** Opening LISTED ENTRIES block **

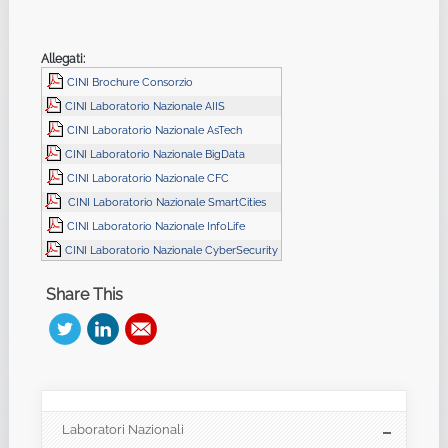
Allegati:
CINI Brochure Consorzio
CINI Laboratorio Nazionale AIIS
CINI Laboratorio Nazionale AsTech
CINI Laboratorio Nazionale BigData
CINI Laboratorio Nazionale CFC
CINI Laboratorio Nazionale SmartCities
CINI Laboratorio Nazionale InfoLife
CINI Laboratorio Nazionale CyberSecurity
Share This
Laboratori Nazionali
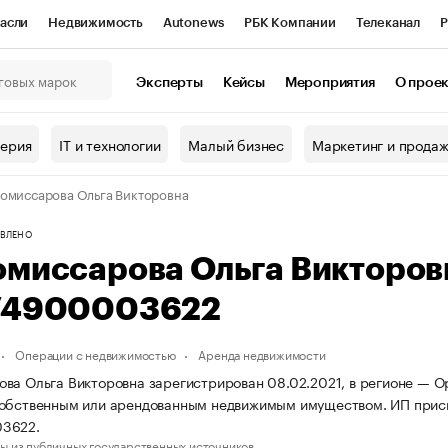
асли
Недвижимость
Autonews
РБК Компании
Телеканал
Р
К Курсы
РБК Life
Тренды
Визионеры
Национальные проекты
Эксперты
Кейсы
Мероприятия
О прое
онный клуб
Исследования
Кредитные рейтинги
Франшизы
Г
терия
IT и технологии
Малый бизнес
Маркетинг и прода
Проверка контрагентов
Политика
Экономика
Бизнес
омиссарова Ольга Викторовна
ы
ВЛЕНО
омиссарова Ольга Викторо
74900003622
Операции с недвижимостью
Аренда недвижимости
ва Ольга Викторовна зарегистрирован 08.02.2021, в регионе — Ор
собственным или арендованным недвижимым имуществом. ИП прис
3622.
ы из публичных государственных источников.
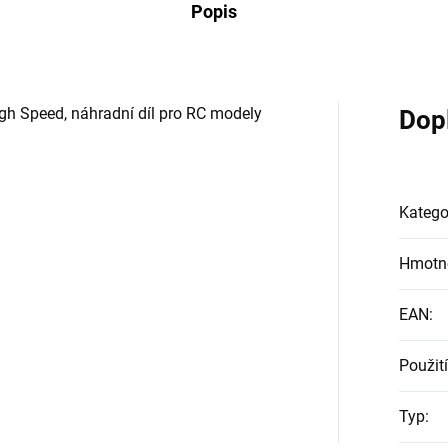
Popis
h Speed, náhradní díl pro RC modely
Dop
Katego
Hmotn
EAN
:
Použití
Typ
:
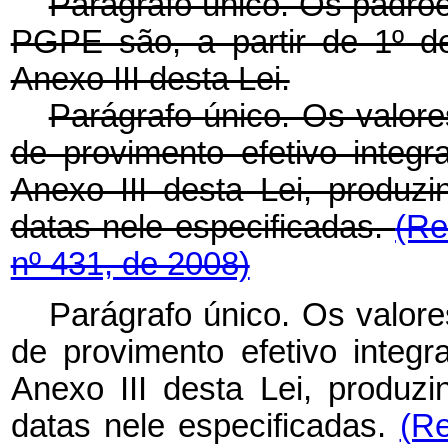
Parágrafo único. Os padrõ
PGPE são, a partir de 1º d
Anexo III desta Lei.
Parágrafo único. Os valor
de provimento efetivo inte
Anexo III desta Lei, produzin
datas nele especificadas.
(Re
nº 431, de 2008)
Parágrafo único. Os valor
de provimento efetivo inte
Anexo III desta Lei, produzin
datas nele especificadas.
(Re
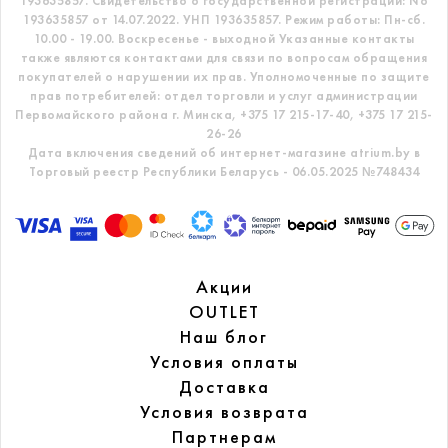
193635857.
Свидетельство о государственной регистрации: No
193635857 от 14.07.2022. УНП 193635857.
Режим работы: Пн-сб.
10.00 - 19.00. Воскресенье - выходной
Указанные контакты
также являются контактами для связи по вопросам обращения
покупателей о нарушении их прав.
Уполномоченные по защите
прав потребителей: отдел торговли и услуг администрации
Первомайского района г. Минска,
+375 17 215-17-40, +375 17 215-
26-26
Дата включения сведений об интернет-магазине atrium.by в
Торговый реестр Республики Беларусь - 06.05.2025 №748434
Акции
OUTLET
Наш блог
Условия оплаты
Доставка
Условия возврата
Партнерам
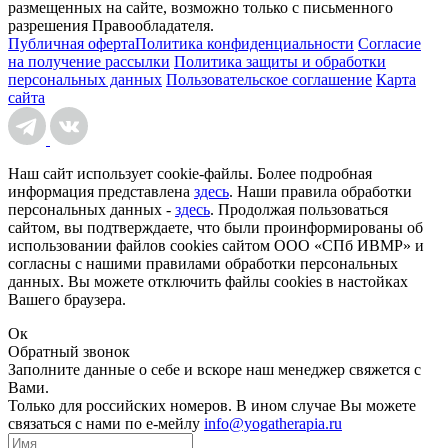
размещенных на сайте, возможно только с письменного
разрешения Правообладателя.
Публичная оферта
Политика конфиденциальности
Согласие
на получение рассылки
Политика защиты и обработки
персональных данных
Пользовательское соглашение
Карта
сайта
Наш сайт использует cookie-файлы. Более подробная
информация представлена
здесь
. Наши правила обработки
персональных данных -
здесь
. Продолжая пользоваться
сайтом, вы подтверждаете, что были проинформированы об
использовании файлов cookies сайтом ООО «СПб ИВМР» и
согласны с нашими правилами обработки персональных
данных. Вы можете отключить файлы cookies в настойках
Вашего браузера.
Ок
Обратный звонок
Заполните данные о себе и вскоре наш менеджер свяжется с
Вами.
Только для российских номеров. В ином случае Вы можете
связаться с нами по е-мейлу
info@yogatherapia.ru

** Closing LISTED ENTRIES block **

WORK REQUIRED — When you reach the line that has "CINI Laboratorio Nazionale CyberSecurity" in the data above, start repeating lines exactly, and stop after the line that has "74900003622"; pictures stay out.

RESULT FOR THIS TASK —
CINI Laboratorio Nazionale CyberSecurity
Share This
Laboratori Nazionali
асли
Недвижимость
Autonews
РБК Компании
Телеканал
Р
К Курсы
РБК Life
Тренды
Визионеры
Национальные проекты
Эксперты
Кейсы
Мероприятия
О прое
онный клуб
Исследования
Кредитные рейтинги
Франшизы
Г
терия
IT и технологии
Малый бизнес
Маркетинг и прода
Проверка контрагентов
Политика
Экономика
Бизнес
омиссарова Ольга Викторовна
ы
ВЛЕНО
омиссарова Ольга Викторо
74900003622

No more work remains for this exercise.